日々本 其の二百九十七「環境白書」

『ほんとうの環境白書』(池田清彦/角川学芸出版)


地球温暖化の原因と言われているCO2。発電所からでるそのCO2を回収して地下に貯蔵する(CCSというそうだ)ために、来春から環境省が沖合調査を始めると先日の新聞に出ていた。温暖化していない、という話が結構ちまたに出て来ているのに、そこに力を注ぐのはもったい。

『放射能と健康被害 20のエビデンス』(岡田正彦/日本評論社)に、温暖化していないという話が書かれていたけれど、この本にも「破綻した温暖化論」という章があって、「むしろ真逆のことが起きている」ということが明快に書かれている。「イギリス気象庁やアラバマ大学が独自に公表している最新のデータによれば、地球の気温はここ10年で0.3℃下がっている。100年間で0.6℃が急激な上昇なら、10年で0.3℃はそれを上回る急激な下降ではないか。
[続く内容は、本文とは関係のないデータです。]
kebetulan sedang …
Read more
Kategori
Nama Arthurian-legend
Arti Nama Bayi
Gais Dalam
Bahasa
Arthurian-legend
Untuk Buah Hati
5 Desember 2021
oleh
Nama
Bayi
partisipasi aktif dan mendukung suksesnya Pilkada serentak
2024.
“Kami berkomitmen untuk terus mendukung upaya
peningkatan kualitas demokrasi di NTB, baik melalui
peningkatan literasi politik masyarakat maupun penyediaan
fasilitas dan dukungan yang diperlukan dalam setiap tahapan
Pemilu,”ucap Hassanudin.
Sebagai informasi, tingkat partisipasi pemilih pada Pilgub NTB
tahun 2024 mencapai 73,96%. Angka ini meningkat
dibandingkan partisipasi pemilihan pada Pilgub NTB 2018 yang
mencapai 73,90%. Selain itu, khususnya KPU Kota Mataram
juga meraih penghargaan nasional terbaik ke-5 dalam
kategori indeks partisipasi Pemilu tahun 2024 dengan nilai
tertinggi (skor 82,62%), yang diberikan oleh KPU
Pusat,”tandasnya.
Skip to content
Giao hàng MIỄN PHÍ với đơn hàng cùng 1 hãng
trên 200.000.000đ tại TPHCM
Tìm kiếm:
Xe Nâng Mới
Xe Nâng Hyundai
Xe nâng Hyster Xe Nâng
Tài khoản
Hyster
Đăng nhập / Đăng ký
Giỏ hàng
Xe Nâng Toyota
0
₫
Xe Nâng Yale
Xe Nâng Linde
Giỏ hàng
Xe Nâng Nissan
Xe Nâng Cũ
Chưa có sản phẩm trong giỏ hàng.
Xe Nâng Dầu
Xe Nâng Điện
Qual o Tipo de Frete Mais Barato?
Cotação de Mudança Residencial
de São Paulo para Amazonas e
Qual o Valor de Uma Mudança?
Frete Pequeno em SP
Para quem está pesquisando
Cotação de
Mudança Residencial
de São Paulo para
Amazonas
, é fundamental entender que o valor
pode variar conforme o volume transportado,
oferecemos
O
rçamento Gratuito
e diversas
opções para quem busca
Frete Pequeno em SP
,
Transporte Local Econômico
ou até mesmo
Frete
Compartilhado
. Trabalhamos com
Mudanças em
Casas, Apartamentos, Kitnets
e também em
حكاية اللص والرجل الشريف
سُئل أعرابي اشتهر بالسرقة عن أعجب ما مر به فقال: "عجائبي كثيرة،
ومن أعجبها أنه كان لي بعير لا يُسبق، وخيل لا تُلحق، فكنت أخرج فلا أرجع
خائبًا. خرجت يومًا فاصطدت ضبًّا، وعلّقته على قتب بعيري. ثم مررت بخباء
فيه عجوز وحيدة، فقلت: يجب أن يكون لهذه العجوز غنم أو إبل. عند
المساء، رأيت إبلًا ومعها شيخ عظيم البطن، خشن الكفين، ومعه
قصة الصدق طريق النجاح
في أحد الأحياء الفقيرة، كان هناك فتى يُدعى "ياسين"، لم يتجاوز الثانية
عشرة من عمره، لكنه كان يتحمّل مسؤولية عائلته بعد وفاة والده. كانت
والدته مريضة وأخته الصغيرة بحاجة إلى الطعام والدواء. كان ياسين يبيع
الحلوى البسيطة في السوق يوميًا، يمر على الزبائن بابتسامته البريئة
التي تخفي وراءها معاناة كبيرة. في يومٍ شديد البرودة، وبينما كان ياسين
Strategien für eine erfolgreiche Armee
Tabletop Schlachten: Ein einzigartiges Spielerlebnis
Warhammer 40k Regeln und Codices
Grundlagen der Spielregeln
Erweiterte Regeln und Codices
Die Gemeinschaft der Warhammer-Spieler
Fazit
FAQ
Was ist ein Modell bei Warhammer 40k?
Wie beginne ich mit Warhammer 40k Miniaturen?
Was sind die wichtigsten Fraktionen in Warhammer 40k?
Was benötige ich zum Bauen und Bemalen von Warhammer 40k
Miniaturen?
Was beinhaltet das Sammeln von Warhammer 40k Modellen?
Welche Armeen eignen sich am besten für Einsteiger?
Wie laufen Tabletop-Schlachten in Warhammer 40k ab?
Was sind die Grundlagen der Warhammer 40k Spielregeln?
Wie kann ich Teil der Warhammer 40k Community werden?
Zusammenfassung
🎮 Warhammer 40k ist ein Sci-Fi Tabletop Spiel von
」

すべてを書き出したいところだけれど、この章の各項のタイトルだけでも書いておこう。

1 捏造疑惑に揺れる「人為的温暖化論」 ―クライメート事件
2 温暖化と京都議定書 ―排出権取引をめぐるEUの戦略
3 低地に進出するルリボシカミキリ ―温暖化では説明できない異変の数々
4 ラニーニャと気温変動 ―古典的温暖化論の限界
5 黒点減少! ―太陽活動の低下が地球寒冷化をもたらす
コラム 火山噴火と地球寒冷化
[追記と検証] 厳冬もCO2の増加のせいか?

地球温暖化ではなく、環境問題として捉える。友人の話によると、世界はそういう流れになってきているらしい。